Start of Block

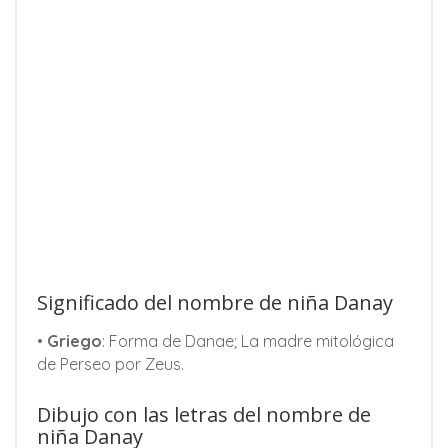
Significado del nombre de niña Danay
•
Griego
: Forma de Danae; La madre mitológica
de Perseo por Zeus.
Dibujo con las letras del nombre de
niña Danay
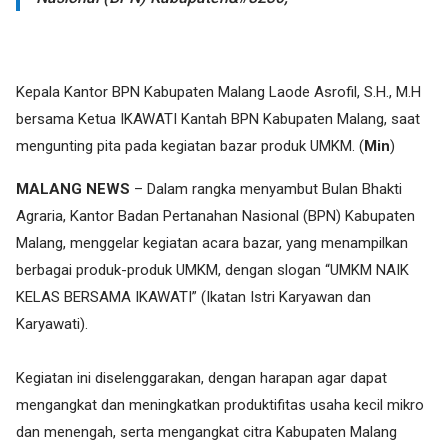
Kepala Kantor BPN Kabupaten Malang Laode Asrofil, S.H., M.H
bersama Ketua IKAWATI Kantah BPN Kabupaten Malang, saat
mengunting pita pada kegiatan bazar produk UMKM. (
Min
)
MALANG NEWS
– Dalam rangka menyambut Bulan Bhakti
Agraria, Kantor Badan Pertanahan Nasional (BPN) Kabupaten
Malang, menggelar kegiatan acara bazar, yang menampilkan
berbagai produk-produk UMKM, dengan slogan “UMKM NAIK
KELAS BERSAMA IKAWATI” (Ikatan Istri Karyawan dan
Karyawati).
Kegiatan ini diselenggarakan, dengan harapan agar dapat
mengangkat dan meningkatkan produktifitas usaha kecil mikro
dan menengah, serta mengangkat citra Kabupaten Malang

End of Block

Only lines that include "dengan" belong in the answer; copy all of them from the listing.

▶ **Task output**:
berbagai produk-produk UMKM, dengan slogan “UMKM NAIK
Kegiatan ini diselenggarakan, dengan harapan agar dapat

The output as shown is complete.